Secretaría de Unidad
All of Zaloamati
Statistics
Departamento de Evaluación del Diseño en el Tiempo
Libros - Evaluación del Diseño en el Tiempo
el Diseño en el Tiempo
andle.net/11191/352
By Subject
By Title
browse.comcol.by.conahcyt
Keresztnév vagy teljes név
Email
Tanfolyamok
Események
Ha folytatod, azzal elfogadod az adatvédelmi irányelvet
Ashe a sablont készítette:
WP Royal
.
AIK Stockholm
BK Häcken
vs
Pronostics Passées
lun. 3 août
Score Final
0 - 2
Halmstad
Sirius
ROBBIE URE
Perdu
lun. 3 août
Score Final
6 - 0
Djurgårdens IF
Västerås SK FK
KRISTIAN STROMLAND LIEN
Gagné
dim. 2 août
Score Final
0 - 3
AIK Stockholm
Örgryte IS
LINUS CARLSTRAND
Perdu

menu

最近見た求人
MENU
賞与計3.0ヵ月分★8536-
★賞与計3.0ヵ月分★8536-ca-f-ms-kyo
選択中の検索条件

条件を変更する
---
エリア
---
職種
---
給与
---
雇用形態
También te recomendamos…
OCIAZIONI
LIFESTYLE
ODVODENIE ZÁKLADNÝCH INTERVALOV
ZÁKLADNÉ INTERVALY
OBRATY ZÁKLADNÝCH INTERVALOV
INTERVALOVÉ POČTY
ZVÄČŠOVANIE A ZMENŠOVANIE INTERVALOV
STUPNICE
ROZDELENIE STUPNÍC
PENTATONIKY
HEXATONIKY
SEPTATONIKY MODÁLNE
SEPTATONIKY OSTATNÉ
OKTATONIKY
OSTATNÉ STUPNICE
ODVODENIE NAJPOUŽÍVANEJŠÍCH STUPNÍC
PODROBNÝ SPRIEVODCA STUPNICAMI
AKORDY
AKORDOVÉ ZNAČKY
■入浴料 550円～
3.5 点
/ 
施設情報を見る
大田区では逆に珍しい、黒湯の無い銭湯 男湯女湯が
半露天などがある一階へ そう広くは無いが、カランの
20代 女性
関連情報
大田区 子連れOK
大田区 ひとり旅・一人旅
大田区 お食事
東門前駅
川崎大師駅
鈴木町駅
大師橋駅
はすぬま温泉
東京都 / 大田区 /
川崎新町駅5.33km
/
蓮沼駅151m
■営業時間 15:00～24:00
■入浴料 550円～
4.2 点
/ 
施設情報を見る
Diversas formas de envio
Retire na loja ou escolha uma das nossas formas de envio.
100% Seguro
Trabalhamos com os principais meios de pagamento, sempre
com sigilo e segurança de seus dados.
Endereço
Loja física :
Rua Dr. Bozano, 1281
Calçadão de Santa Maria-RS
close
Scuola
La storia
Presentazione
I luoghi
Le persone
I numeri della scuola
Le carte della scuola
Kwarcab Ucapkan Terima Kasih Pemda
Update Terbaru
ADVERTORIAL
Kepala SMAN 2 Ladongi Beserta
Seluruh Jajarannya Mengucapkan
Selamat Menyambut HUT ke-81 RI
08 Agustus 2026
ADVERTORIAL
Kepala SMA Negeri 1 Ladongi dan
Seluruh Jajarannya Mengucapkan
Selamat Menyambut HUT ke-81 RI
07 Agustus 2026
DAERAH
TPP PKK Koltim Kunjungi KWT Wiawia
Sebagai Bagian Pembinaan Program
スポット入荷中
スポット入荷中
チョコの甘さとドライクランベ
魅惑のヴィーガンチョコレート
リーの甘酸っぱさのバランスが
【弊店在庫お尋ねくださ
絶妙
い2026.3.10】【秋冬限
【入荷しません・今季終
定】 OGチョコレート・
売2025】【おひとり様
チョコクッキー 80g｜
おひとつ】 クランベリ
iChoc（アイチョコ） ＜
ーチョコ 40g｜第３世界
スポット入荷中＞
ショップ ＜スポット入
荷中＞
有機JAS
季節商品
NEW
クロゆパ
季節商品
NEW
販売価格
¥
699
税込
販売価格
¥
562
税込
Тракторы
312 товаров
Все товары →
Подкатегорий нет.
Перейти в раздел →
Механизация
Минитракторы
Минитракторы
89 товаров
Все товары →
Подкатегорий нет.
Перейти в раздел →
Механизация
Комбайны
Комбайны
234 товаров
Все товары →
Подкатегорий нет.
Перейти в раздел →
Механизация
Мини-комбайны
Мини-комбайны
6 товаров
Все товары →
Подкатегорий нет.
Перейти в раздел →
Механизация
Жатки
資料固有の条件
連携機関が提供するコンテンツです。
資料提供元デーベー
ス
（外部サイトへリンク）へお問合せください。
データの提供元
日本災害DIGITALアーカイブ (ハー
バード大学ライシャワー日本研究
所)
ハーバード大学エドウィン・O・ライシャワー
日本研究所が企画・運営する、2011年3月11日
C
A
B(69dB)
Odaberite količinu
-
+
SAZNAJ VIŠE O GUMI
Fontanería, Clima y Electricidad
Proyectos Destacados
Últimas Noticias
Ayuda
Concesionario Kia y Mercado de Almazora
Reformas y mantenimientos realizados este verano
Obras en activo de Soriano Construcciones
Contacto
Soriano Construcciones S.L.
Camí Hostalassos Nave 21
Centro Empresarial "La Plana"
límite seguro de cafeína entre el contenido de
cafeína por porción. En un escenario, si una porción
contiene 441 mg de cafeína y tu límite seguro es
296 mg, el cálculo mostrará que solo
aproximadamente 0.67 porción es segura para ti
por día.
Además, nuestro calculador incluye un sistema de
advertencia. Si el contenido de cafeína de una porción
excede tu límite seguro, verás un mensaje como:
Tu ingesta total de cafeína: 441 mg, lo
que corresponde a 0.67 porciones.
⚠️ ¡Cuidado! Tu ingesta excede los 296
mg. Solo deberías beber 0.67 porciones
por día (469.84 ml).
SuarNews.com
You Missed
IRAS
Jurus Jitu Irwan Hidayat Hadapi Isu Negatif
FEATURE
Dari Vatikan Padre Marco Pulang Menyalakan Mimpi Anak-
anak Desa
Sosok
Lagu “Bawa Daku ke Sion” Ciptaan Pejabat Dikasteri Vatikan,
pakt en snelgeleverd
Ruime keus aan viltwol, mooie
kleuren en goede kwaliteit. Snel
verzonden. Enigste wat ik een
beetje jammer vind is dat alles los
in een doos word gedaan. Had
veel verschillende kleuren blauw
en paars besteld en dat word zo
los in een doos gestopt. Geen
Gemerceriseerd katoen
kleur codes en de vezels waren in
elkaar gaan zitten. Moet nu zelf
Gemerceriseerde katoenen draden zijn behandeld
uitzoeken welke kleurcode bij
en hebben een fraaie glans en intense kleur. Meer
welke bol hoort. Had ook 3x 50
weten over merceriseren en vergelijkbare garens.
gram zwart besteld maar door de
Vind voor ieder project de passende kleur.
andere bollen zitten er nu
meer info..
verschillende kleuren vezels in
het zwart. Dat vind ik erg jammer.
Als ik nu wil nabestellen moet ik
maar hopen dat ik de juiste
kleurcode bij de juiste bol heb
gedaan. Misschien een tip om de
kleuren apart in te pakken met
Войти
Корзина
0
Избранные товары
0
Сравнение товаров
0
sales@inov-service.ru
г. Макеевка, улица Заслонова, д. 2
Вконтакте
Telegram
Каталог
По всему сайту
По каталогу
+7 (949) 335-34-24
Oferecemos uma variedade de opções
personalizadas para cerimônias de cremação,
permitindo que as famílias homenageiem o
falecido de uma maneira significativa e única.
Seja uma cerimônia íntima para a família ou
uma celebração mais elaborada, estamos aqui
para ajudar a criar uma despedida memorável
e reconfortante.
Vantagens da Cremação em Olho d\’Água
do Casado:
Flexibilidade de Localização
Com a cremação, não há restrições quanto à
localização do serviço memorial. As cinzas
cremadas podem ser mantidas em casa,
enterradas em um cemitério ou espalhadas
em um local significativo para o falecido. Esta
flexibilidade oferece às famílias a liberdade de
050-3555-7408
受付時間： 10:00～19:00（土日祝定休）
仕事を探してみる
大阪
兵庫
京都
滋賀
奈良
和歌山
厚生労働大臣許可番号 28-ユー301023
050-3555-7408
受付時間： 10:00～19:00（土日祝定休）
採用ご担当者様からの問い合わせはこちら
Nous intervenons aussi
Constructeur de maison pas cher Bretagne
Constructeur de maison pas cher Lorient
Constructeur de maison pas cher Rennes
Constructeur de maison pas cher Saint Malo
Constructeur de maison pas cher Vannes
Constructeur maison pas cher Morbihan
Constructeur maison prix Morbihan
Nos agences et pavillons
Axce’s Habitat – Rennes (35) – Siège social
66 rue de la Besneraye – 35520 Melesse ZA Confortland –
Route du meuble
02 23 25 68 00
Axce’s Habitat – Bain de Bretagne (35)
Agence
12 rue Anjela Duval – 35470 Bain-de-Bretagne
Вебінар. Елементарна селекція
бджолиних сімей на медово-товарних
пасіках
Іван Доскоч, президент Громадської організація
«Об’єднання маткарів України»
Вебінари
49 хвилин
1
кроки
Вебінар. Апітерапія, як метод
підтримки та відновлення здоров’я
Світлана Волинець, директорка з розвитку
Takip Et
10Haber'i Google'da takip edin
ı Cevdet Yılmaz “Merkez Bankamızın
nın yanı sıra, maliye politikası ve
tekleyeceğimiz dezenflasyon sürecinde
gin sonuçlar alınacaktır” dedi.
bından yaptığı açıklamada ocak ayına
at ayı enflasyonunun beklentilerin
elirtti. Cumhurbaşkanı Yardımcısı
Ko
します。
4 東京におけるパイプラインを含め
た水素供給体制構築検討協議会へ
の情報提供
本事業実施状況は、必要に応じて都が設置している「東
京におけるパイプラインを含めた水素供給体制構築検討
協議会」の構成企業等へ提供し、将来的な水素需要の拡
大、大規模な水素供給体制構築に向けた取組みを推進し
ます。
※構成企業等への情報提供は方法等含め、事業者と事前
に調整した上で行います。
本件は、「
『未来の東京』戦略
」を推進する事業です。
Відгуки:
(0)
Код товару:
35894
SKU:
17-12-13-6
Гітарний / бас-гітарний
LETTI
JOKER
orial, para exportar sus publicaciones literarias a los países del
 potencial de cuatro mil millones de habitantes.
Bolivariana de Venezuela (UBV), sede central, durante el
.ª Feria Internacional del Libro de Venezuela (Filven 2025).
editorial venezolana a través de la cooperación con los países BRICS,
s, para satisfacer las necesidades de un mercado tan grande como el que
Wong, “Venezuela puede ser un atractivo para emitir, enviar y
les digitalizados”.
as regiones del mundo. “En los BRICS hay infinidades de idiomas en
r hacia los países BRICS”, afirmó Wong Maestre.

### WHAT IS BEING ASKED
Scan the material above for "kleuren". Copy every line where it appears.

### RESULT BELOW
kleuren en goede kwaliteit. Snel
veel verschillende kleuren blauw
verschillende kleuren vezels in
kleuren apart in te pakken met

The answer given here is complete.